• Exercise
Retype the records that come next, word for word.

*** Begin section ***

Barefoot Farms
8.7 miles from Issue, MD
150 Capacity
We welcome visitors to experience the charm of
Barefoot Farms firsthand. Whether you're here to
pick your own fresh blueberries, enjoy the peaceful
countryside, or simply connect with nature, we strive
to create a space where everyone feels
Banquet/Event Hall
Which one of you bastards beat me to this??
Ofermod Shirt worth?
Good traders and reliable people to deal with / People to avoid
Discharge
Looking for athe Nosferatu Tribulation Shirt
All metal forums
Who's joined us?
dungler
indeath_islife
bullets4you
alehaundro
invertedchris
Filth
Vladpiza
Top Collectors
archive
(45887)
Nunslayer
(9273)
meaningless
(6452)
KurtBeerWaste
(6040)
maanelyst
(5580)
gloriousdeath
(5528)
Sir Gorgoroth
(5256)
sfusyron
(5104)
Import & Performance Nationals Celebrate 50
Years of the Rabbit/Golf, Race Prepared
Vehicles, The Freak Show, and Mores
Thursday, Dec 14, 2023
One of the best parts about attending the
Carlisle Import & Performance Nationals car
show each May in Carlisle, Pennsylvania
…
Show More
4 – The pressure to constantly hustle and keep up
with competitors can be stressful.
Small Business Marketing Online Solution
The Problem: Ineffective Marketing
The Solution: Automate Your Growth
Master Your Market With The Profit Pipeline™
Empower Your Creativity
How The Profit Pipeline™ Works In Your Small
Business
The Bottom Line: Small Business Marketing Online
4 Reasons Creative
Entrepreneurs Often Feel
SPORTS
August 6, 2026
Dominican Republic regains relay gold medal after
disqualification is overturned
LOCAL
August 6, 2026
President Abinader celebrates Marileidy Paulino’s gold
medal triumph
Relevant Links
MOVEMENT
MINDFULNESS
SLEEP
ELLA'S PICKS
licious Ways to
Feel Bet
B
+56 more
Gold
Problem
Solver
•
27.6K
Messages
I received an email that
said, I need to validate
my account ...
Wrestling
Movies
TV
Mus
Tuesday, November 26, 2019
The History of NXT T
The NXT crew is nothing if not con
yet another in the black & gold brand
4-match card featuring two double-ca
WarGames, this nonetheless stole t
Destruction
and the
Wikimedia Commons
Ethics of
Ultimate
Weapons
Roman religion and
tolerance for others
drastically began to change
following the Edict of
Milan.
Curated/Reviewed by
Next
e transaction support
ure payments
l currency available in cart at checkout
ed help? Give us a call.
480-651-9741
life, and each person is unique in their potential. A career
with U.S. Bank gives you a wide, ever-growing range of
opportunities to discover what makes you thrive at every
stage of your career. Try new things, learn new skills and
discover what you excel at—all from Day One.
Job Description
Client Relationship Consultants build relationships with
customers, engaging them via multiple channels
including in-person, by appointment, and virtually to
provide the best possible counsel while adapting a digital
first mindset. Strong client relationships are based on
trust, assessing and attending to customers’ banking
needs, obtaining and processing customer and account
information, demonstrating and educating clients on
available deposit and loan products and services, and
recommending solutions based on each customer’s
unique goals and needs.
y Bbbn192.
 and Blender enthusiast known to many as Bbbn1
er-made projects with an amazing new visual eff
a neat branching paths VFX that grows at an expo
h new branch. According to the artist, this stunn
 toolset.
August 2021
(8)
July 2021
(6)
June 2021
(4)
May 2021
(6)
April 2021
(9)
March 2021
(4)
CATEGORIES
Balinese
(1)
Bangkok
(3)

*** End section ***

• Answer section
Barefoot Farms
8.7 miles from Issue, MD
150 Capacity
We welcome visitors to experience the charm of
Barefoot Farms firsthand. Whether you're here to
pick your own fresh blueberries, enjoy the peaceful
countryside, or simply connect with nature, we strive
to create a space where everyone feels
Banquet/Event Hall
Which one of you bastards beat me to this??
Ofermod Shirt worth?
Good traders and reliable people to deal with / People to avoid
Discharge
Looking for athe Nosferatu Tribulation Shirt
All metal forums
Who's joined us?
dungler
indeath_islife
bullets4you
alehaundro
invertedchris
Filth
Vladpiza
Top Collectors
archive
(45887)
Nunslayer
(9273)
meaningless
(6452)
KurtBeerWaste
(6040)
maanelyst
(5580)
gloriousdeath
(5528)
Sir Gorgoroth
(5256)
sfusyron
(5104)
Import & Performance Nationals Celebrate 50
Years of the Rabbit/Golf, Race Prepared
Vehicles, The Freak Show, and Mores
Thursday, Dec 14, 2023
One of the best parts about attending the
Carlisle Import & Performance Nationals car
show each May in Carlisle, Pennsylvania
…
Show More
4 – The pressure to constantly hustle and keep up
with competitors can be stressful.
Small Business Marketing Online Solution
The Problem: Ineffective Marketing
The Solution: Automate Your Growth
Master Your Market With The Profit Pipeline™
Empower Your Creativity
How The Profit Pipeline™ Works In Your Small
Business
The Bottom Line: Small Business Marketing Online
4 Reasons Creative
Entrepreneurs Often Feel
SPORTS
August 6, 2026
Dominican Republic regains relay gold medal after
disqualification is overturned
LOCAL
August 6, 2026
President Abinader celebrates Marileidy Paulino’s gold
medal triumph
Relevant Links
MOVEMENT
MINDFULNESS
SLEEP
ELLA'S PICKS
licious Ways to
Feel Bet
B
+56 more
Gold
Problem
Solver
•
27.6K
Messages
I received an email that
said, I need to validate
my account ...
Wrestling
Movies
TV
Mus
Tuesday, November 26, 2019
The History of NXT T
The NXT crew is nothing if not con
yet another in the black & gold brand
4-match card featuring two double-ca
WarGames, this nonetheless stole t
Destruction
and the
Wikimedia Commons
Ethics of
Ultimate
Weapons
Roman religion and
tolerance for others
drastically began to change
following the Edict of
Milan.
Curated/Reviewed by
Next
e transaction support
ure payments
l currency available in cart at checkout
ed help? Give us a call.
480-651-9741
life, and each person is unique in their potential. A career
with U.S. Bank gives you a wide, ever-growing range of
opportunities to discover what makes you thrive at every
stage of your career. Try new things, learn new skills and
discover what you excel at—all from Day One.
Job Description
Client Relationship Consultants build relationships with
customers, engaging them via multiple channels
including in-person, by appointment, and virtually to
provide the best possible counsel while adapting a digital
first mindset. Strong client relationships are based on
trust, assessing and attending to customers’ banking
needs, obtaining and processing customer and account
information, demonstrating and educating clients on
available deposit and loan products and services, and
recommending solutions based on each customer’s
unique goals and needs.
y Bbbn192.
 and Blender enthusiast known to many as Bbbn1
er-made projects with an amazing new visual eff
a neat branching paths VFX that grows at an expo
h new branch. According to the artist, this stunn
 toolset.
August 2021
(8)
July 2021
(6)
June 2021
(4)
May 2021
(6)
April 2021
(9)
March 2021
(4)
CATEGORIES
Balinese
(1)
Bangkok
(3)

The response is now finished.